Cependant, ces progrès ont été lents. La prise en
charge du cancer du sein métastatique – à la différence de la prise en charge au stade précoce – a
souffert du manque de collaborations fortes sur le
plan international, tant sur le plan clinique que sur
celui de la recherche de transfert pouvant accélérer
les avancées thérapeutiques. L’European School of
Oncology (ESO) a établi, depuis 2004, un groupe
de réflexion soulignant la nécessité d’une approche
multidisciplinaire, d’une prise en charge dans des
unités spécialisées dans le cancer du sein, d’une
médecine personnalisée et d’une connaissance des
spécificités propres du cancer du sein en situation
avancée. En introduction, Fatima Cardoso a pointé
le besoin urgent de développer des recommandations fortes, standardisées, reposant sur une base
scientifique solide et pouvant être appliquées sur le
plan international. La mise en pratique de recommandations de haute qualité dans les cancers du
sein au stade précoce a eu un impact significatif
sur la survie des patientes. Le but est le même pour
le stade métastatique. Malgré l’hétérogénéité des
présentations au stade avancé, les recommandations
pourraient faciliter la recherche, avec une meilleure
détermination du pronostic et de l’efficacité des
traitements, permettant une approche prospective et
une nouvelle génération d’essais cliniques. De plus,
dans certains pays, la publication de ces recommandations peut influer sur la prise en charge économique des patientes.
Après 2 jours de présentations incluant la biologie,
l’imagerie et les approches thérapeutiques multidisciplinaires, s’est tenue la session de consensus
incluant un panel international d’une trentaine
d’experts représentatifs de cette multidisciplinarité
ainsi que des représentantes de comités de patientes.
Cet article constitue un compte-rendu immédiat.

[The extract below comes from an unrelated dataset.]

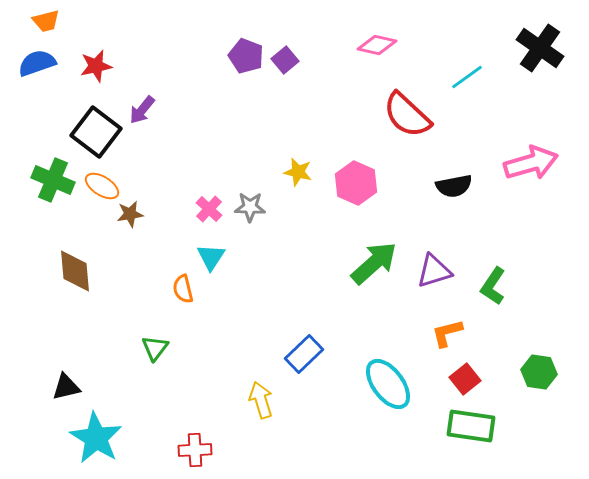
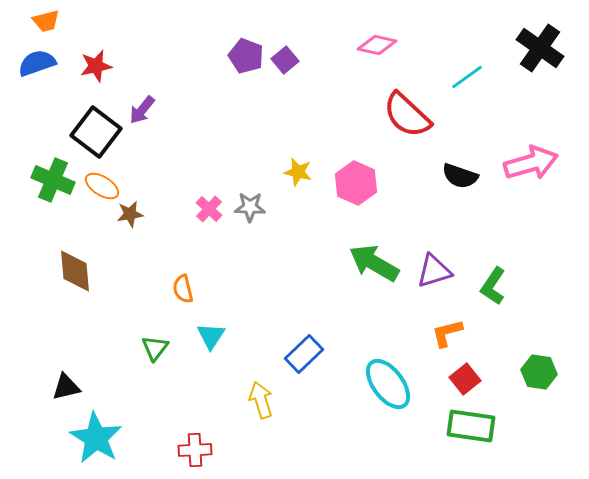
black semicircle: moved 6 px right, 10 px up; rotated 30 degrees clockwise
cyan triangle: moved 79 px down
green arrow: rotated 108 degrees counterclockwise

Une publication dans The Breast est prévue dans
les mois à venir, et certains points seront probablement revus.
Considérations générales
La multidisciplinarité représente un élément crucial
de la prise en charge : oncologues médicaux, radiothérapeutes, chirurgiens, radiologues, pathologistes,
soins de support (psychologues, service social, soins
palliatifs). La prise en charge psychosociale et des
symptômes doit être envisagée dès la première
récidive métastatique. L’incurabilité, toutefois
accompagnée de possibilités de traitement, doit
être expliquée aux patientes en tenant compte des
différences socioculturelles. Un plan de traitement
écrit est souhaitable, mais beaucoup d’experts ont
souligné la difficulté de le remettre, par rapport au
traitement adjuvant, dans la mesure où la planification est particulièrement difficile, avec des modifications thérapeutiques pouvant intervenir tous les
3 mois en fonction des évaluations.
Les patientes doivent intervenir dans la décision
thérapeutique à tous les stades et doivent être
encouragées à se faire accompagner. L’inclusion
dans des essais cliniques après un consentement
éclairé est à privilégier. Cependant, il a également été
souligné une disparité dans la possibilité d’accéder
aux essais cliniques en fonction de la localisation
géographique.
La communauté médicale est consciente des coûts
des traitements, mais, dans la décision thérapeutique, le confort des patientes et l’amélioration de
la survie doivent passer au premier plan.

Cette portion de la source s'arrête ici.